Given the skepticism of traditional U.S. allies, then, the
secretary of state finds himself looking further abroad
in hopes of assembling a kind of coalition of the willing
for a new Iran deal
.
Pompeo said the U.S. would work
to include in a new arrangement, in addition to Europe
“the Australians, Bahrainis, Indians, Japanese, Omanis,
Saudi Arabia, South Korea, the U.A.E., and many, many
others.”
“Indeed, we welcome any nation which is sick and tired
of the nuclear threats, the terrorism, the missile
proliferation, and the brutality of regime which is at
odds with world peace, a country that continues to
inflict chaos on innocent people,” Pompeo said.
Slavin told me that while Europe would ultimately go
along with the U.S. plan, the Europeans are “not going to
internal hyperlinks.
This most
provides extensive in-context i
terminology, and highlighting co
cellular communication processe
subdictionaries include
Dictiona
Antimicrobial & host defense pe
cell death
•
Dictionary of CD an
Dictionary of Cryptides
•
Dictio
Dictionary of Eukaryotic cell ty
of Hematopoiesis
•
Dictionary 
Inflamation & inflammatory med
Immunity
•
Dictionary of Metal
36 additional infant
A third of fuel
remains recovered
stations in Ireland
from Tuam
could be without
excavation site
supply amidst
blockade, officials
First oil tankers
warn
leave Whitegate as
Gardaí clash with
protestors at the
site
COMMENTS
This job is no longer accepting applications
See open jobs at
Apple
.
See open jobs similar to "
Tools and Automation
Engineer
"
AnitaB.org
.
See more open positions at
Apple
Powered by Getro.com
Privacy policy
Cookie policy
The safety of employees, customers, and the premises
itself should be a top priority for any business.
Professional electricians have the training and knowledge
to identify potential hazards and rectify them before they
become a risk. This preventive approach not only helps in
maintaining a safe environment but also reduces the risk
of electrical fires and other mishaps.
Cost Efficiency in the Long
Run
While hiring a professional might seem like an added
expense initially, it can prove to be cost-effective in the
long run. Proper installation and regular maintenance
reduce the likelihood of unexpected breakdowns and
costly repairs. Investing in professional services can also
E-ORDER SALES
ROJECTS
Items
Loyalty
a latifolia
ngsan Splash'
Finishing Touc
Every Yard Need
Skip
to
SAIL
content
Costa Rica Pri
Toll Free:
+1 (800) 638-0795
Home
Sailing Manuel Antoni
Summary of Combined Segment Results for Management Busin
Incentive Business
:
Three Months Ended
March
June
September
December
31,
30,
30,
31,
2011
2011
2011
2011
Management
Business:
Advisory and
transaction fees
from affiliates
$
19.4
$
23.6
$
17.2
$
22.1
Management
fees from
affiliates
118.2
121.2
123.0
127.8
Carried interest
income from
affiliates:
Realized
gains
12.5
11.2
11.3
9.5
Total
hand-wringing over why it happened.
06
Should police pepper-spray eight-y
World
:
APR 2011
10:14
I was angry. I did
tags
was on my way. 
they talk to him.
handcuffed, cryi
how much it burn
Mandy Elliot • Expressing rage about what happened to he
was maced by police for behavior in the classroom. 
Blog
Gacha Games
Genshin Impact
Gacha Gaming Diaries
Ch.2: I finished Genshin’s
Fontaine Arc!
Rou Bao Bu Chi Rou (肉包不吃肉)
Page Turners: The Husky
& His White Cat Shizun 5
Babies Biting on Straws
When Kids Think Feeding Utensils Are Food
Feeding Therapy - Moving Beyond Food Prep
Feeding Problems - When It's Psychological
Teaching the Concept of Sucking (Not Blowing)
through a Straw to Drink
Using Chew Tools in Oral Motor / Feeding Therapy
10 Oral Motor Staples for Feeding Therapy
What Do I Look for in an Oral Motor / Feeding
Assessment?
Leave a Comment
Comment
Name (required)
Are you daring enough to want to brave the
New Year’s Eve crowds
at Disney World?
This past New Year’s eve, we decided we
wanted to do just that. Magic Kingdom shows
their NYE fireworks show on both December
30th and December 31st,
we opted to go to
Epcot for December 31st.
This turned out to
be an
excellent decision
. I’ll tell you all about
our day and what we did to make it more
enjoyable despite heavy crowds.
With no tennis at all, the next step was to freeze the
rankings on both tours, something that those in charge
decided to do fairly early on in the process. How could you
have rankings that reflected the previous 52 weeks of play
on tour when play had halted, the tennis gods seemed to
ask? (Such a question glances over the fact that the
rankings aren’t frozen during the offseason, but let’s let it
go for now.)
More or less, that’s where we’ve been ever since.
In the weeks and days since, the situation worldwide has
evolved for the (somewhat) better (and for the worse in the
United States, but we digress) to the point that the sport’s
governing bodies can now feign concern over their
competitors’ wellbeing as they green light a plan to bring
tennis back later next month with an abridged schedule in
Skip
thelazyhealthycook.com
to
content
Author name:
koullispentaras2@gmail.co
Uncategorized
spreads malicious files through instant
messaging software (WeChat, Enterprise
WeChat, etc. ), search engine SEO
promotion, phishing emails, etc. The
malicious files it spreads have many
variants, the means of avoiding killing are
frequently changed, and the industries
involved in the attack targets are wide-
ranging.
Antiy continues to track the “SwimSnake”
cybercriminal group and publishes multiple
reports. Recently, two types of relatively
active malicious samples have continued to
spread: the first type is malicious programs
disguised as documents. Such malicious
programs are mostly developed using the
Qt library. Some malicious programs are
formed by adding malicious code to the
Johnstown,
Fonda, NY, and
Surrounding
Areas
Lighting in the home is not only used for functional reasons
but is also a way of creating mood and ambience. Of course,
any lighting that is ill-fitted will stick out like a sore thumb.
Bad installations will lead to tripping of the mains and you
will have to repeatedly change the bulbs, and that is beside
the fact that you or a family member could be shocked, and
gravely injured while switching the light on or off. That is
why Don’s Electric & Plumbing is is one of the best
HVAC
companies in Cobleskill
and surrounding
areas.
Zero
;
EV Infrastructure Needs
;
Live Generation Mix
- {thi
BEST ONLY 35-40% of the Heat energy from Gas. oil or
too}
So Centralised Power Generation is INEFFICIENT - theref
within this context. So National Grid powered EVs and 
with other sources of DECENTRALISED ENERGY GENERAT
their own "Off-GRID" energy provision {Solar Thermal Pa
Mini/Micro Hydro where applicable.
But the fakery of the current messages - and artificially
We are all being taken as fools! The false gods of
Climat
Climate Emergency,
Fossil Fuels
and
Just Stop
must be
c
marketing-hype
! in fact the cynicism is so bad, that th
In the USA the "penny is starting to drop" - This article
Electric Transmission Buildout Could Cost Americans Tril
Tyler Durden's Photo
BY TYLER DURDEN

##########

- Work task:
Would it be possible to set down the full listing again, character for character?

- Response:
Given the skepticism of traditional U.S. allies, then, the
secretary of state finds himself looking further abroad
in hopes of assembling a kind of coalition of the willing
for a new Iran deal
.
Pompeo said the U.S. would work
to include in a new arrangement, in addition to Europe
“the Australians, Bahrainis, Indians, Japanese, Omanis,
Saudi Arabia, South Korea, the U.A.E., and many, many
others.”
“Indeed, we welcome any nation which is sick and tired
of the nuclear threats, the terrorism, the missile
proliferation, and the brutality of regime which is at
odds with world peace, a country that continues to
inflict chaos on innocent people,” Pompeo said.
Slavin told me that while Europe would ultimately go
along with the U.S. plan, the Europeans are “not going to
internal hyperlinks.
This most
provides extensive in-context i
terminology, and highlighting co
cellular communication processe
subdictionaries include
Dictiona
Antimicrobial & host defense pe
cell death
•
Dictionary of CD an
Dictionary of Cryptides
•
Dictio
Dictionary of Eukaryotic cell ty
of Hematopoiesis
•
Dictionary 
Inflamation & inflammatory med
Immunity
•
Dictionary of Metal
36 additional infant
A third of fuel
remains recovered
stations in Ireland
from Tuam
could be without
excavation site
supply amidst
blockade, officials
First oil tankers
warn
leave Whitegate as
Gardaí clash with
protestors at the
site
COMMENTS
This job is no longer accepting applications
See open jobs at
Apple
.
See open jobs similar to "
Tools and Automation
Engineer
"
AnitaB.org
.
See more open positions at
Apple
Powered by Getro.com
Privacy policy
Cookie policy
The safety of employees, customers, and the premises
itself should be a top priority for any business.
Professional electricians have the training and knowledge
to identify potential hazards and rectify them before they
become a risk. This preventive approach not only helps in
maintaining a safe environment but also reduces the risk
of electrical fires and other mishaps.
Cost Efficiency in the Long
Run
While hiring a professional might seem like an added
expense initially, it can prove to be cost-effective in the
long run. Proper installation and regular maintenance
reduce the likelihood of unexpected breakdowns and
costly repairs. Investing in professional services can also
E-ORDER SALES
ROJECTS
Items
Loyalty
a latifolia
ngsan Splash'
Finishing Touc
Every Yard Need
Skip
to
SAIL
content
Costa Rica Pri
Toll Free:
+1 (800) 638-0795
Home
Sailing Manuel Antoni
Summary of Combined Segment Results for Management Busin
Incentive Business
:
Three Months Ended
March
June
September
December
31,
30,
30,
31,
2011
2011
2011
2011
Management
Business:
Advisory and
transaction fees
from affiliates
$
19.4
$
23.6
$
17.2
$
22.1
Management
fees from
affiliates
118.2
121.2
123.0
127.8
Carried interest
income from
affiliates:
Realized
gains
12.5
11.2
11.3
9.5
Total
hand-wringing over why it happened.
06
Should police pepper-spray eight-y
World
:
APR 2011
10:14
I was angry. I did
tags
was on my way. 
they talk to him.
handcuffed, cryi
how much it burn
Mandy Elliot • Expressing rage about what happened to he
was maced by police for behavior in the classroom. 
Blog
Gacha Games
Genshin Impact
Gacha Gaming Diaries
Ch.2: I finished Genshin’s
Fontaine Arc!
Rou Bao Bu Chi Rou (肉包不吃肉)
Page Turners: The Husky
& His White Cat Shizun 5
Babies Biting on Straws
When Kids Think Feeding Utensils Are Food
Feeding Therapy - Moving Beyond Food Prep
Feeding Problems - When It's Psychological
Teaching the Concept of Sucking (Not Blowing)
through a Straw to Drink
Using Chew Tools in Oral Motor / Feeding Therapy
10 Oral Motor Staples for Feeding Therapy
What Do I Look for in an Oral Motor / Feeding
Assessment?
Leave a Comment
Comment
Name (required)
Are you daring enough to want to brave the
New Year’s Eve crowds
at Disney World?
This past New Year’s eve, we decided we
wanted to do just that. Magic Kingdom shows
their NYE fireworks show on both December
30th and December 31st,
we opted to go to
Epcot for December 31st.
This turned out to
be an
excellent decision
. I’ll tell you all about
our day and what we did to make it more
enjoyable despite heavy crowds.
With no tennis at all, the next step was to freeze the
rankings on both tours, something that those in charge
decided to do fairly early on in the process. How could you
have rankings that reflected the previous 52 weeks of play
on tour when play had halted, the tennis gods seemed to
ask? (Such a question glances over the fact that the
rankings aren’t frozen during the offseason, but let’s let it
go for now.)
More or less, that’s where we’ve been ever since.
In the weeks and days since, the situation worldwide has
evolved for the (somewhat) better (and for the worse in the
United States, but we digress) to the point that the sport’s
governing bodies can now feign concern over their
competitors’ wellbeing as they green light a plan to bring
tennis back later next month with an abridged schedule in
Skip
thelazyhealthycook.com
to
content
Author name:
koullispentaras2@gmail.co
Uncategorized
spreads malicious files through instant
messaging software (WeChat, Enterprise
WeChat, etc. ), search engine SEO
promotion, phishing emails, etc. The
malicious files it spreads have many
variants, the means of avoiding killing are
frequently changed, and the industries
involved in the attack targets are wide-
ranging.
Antiy continues to track the “SwimSnake”
cybercriminal group and publishes multiple
reports. Recently, two types of relatively
active malicious samples have continued to
spread: the first type is malicious programs
disguised as documents. Such malicious
programs are mostly developed using the
Qt library. Some malicious programs are
formed by adding malicious code to the
Johnstown,
Fonda, NY, and
Surrounding
Areas
Lighting in the home is not only used for functional reasons
but is also a way of creating mood and ambience. Of course,
any lighting that is ill-fitted will stick out like a sore thumb.
Bad installations will lead to tripping of the mains and you
will have to repeatedly change the bulbs, and that is beside
the fact that you or a family member could be shocked, and
gravely injured while switching the light on or off. That is
why Don’s Electric & Plumbing is is one of the best
HVAC
companies in Cobleskill
and surrounding
areas.
Zero
;
EV Infrastructure Needs
;
Live Generation Mix
- {thi
BEST ONLY 35-40% of the Heat energy from Gas. oil or
too}
So Centralised Power Generation is INEFFICIENT - theref
within this context. So National Grid powered EVs and 
with other sources of DECENTRALISED ENERGY GENERAT
their own "Off-GRID" energy provision {Solar Thermal Pa
Mini/Micro Hydro where applicable.
But the fakery of the current messages - and artificially
We are all being taken as fools! The false gods of
Climat
Climate Emergency,
Fossil Fuels
and
Just Stop
must be
c
marketing-hype
! in fact the cynicism is so bad, that th
In the USA the "penny is starting to drop" - This article
Electric Transmission Buildout Could Cost Americans Tril
Tyler Durden's Photo
BY TYLER DURDEN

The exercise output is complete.